→ EXCERPTED DATA
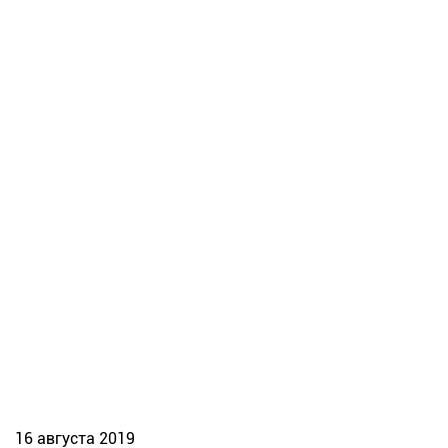
16 августа 2019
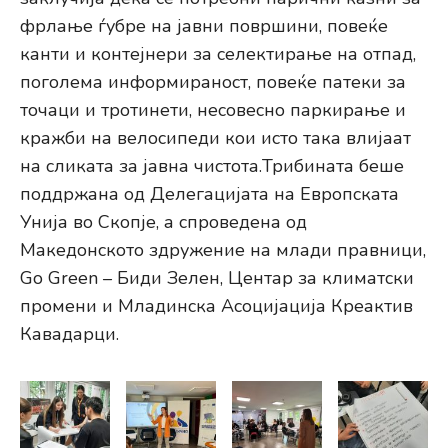
фрлање ѓубре на јавни површини, повеќе
канти и контејнери за селектирање на отпад,
поголема информираност, повеќе патеки за
точаци и тротинети, несовесно паркирање и
кражби на велосипеди кои исто така влијаат
на сликата за јавна чистота.Трибината беше
поддржана од Делегацијата на Европската
Унија во Скопје, а спроведена од
Македонското здружение на млади правници,
Go Green – Биди Зелен, Центар за климатски
промени и Младинска Асоцијација Креактив
Кавадарци.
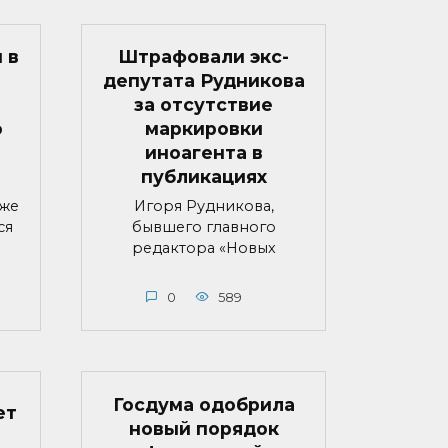
 в
Штрафовали экс-
депутата Рудникова
за отсутствие
о
маркировки
иноагента в
публикациях
яже
Игоря Рудникова,
ся
бывшего главного
редактора «Новых
0
589
Госдума одобрила
ет
новый порядок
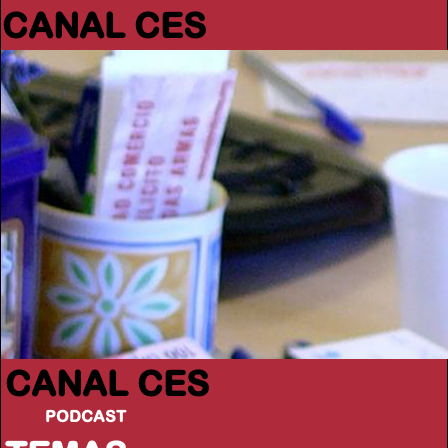
CANAL CES
CANAL CES
PODCAST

→ WHAT THE EXERCISE ASKS
Can you restate all the records above word for word while dropping the pictures?

→ RESULT OF THIS TASK
16 августа 2019
фрлање ѓубре на јавни површини, повеќе
канти и контејнери за селектирање на отпад,
поголема информираност, повеќе патеки за
точаци и тротинети, несовесно паркирање и
кражби на велосипеди кои исто така влијаат
на сликата за јавна чистота.Трибината беше
поддржана од Делегацијата на Европската
Унија во Скопје, а спроведена од
Македонското здружение на млади правници,
Go Green – Биди Зелен, Центар за климатски
промени и Младинска Асоцијација Креактив
Кавадарци.
 в
Штрафовали экс-
депутата Рудникова
за отсутствие
о
маркировки
иноагента в
публикациях
яже
Игоря Рудникова,
ся
бывшего главного
редактора «Новых
0
589
Госдума одобрила
ет
новый порядок
CANAL CES
CANAL CES
PODCAST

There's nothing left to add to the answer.